Porque, sí señores, es una peli en formato de 58:00 minutos a la semana. Derivado de serlo, tiene escenas algo más largas a lo que estamos acostumbrados en televisión, o interpretaciones muy intensas en momentos cortos. Puede que sea una perspectiva no compartida por nadie más, pero creo que es más película en corto que serie alargada, tal vez justo lo contrario del caso del genial Sherlock de BBC.

Bueno, de geniales a genitales, que se nos va el tema.

El personaje de Cohle es extraño, maniático, solitario y aún así sabemos que podemos confiar en él. ¿O no? La prostituta que le pasa pastillas  y le ofrece sexo gratis y él rechaza sin planteárselo en el dormitorio de ella, plagado de peluches y cosas de color rosa a su alrededor. Incluso las braguitas de ella, de encaje y en colores pastel,  indican un punto de inocencia terriblemente rota, como Cohle. Él también está roto por dentro. Y nos lo deja ver, a veces incluso nos lo dibuja.

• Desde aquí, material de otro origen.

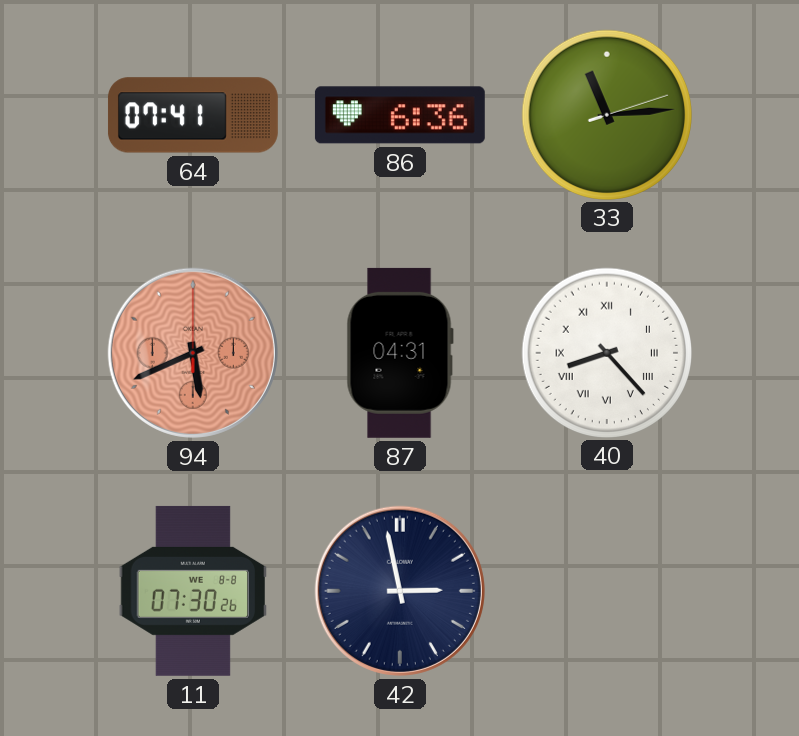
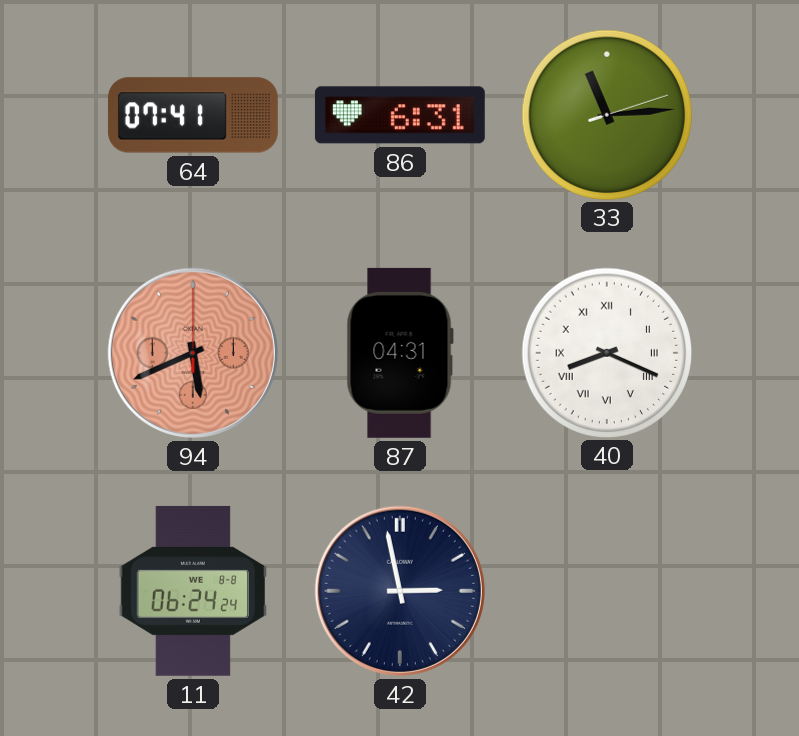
86: 6:36 -> 6:31
40: 8:23 -> 8:19
11: 07:30 -> 06:24
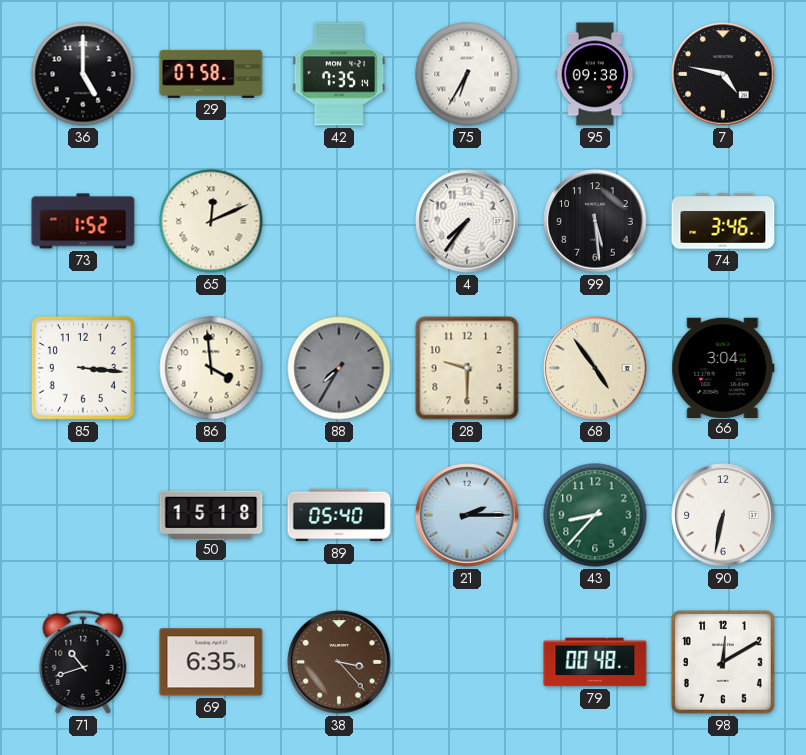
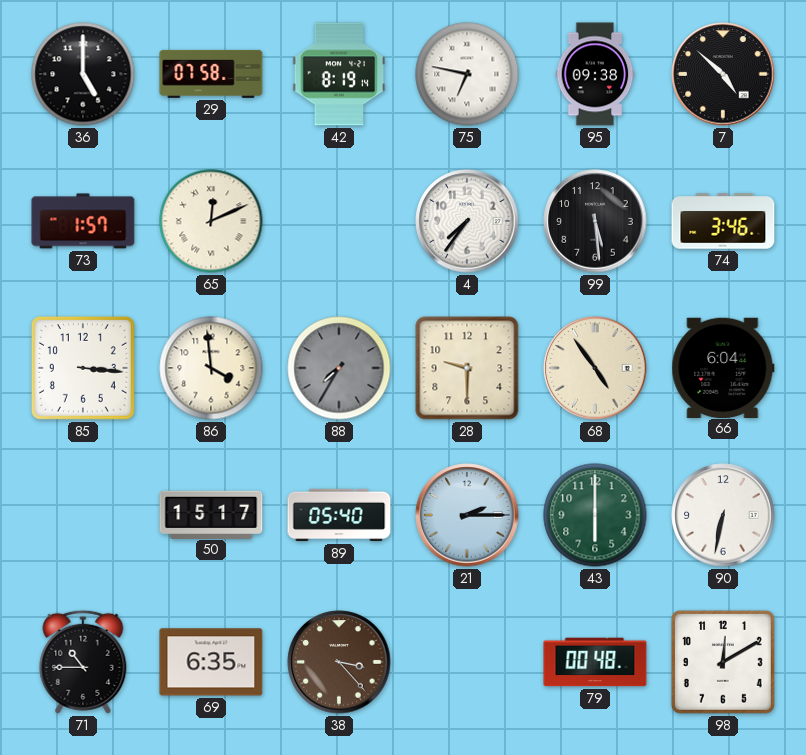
42: 7:35 -> 8:19
75: 6:35 -> 6:47
7: 4:47 -> 4:52
73: 1:52 -> 1:57
66: 3:04 -> 6:04
50: 15:18 -> 15:17
43: 8:37 -> 6:00
71: 10:42 -> 10:45
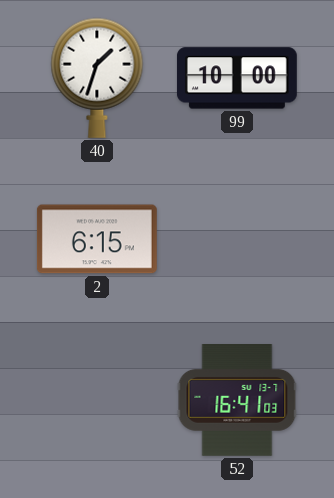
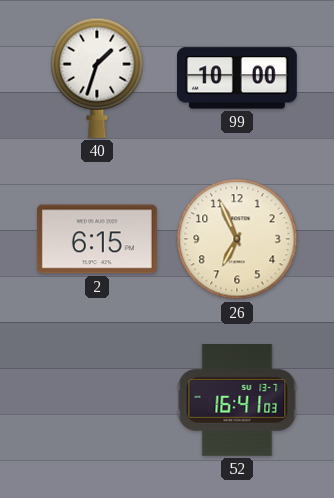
26: none -> 6:56
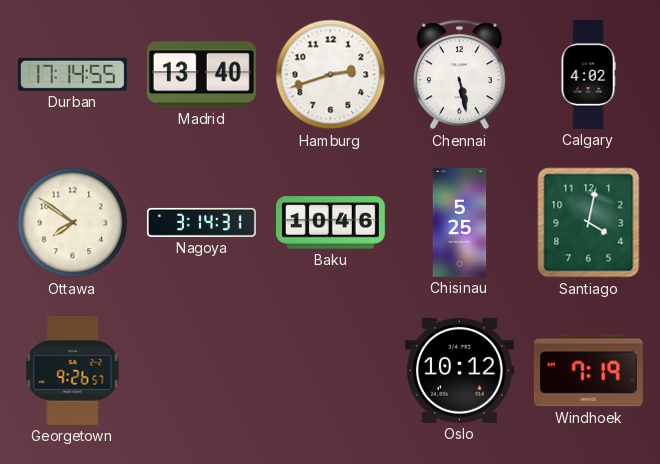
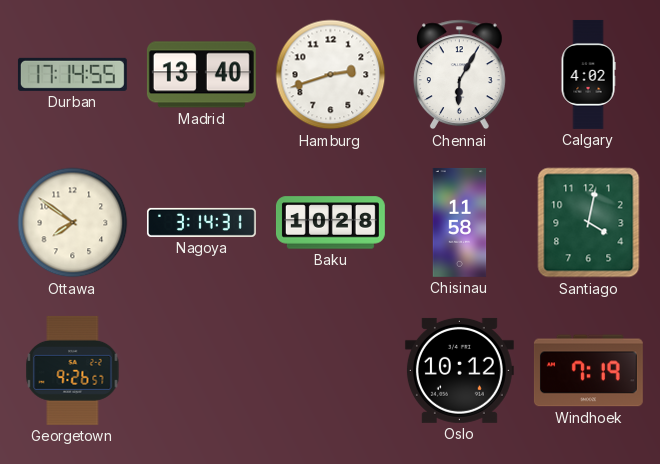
Chennai: 5:28 -> 6:05
Baku: 10:46 -> 10:28
Chisinau: 5:25 -> 11:58
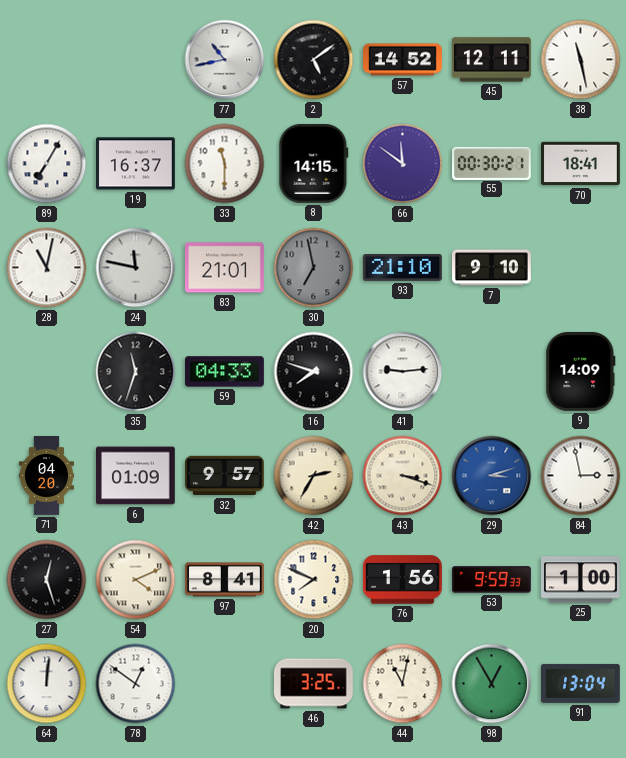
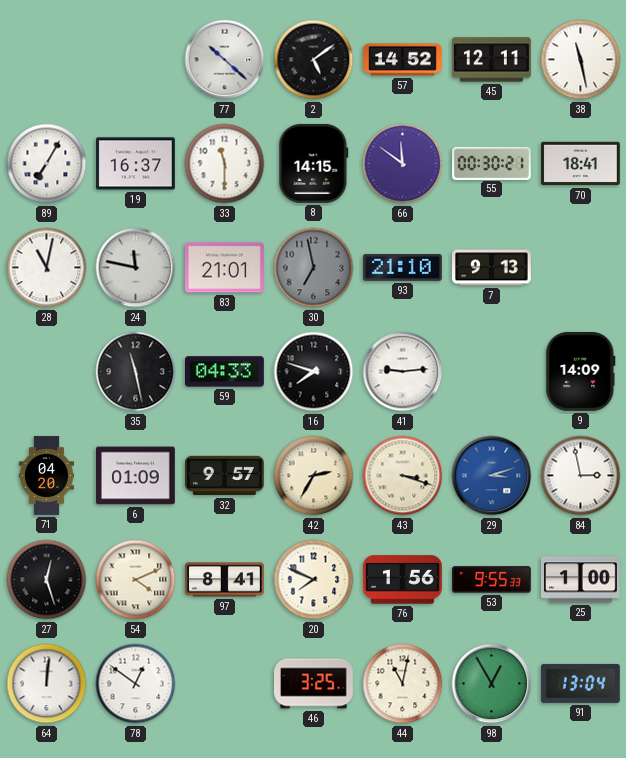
77: 10:43 -> 10:22
7: 9:10 -> 9:13
35: 11:33 -> 11:28
53: 9:59 -> 9:55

El caso es que la simbiosis entre interpretación y ambientación de True Detective es digna de mención, como bien explica la escena que describimos en el párrafo anterior. La luz, los colores, y las camisas de nuestro querido Mateo. Ese color vainilla oscuro, desteñido, sucio en resumen, pero con un punto de nostalgia de lo que fue…  y no volverá. Y lo mal que le quedan las corbatas. Por no hablar del pelo. De esa melena y bigote a lo Tío Sam que da tanta grima… La estética de la serie es impecable… en lo sucia que está.

Desconfía de un hombre que lleve siempre la camisa sucia me dice una voz en la cabeza. Claro que la otra opción, la del padre de familia y hombre modélico (sic), aquel que no lleva una mancha… o un olor llamativo, como se encarga de decirle Cohle, tampoco es alguien que produzca demasiada confianza. O tal vez Martin Hart, el personaje interpretado por un comedido Woody Harrelson sea otro tipo de confidencialidad la que nos hace sentir.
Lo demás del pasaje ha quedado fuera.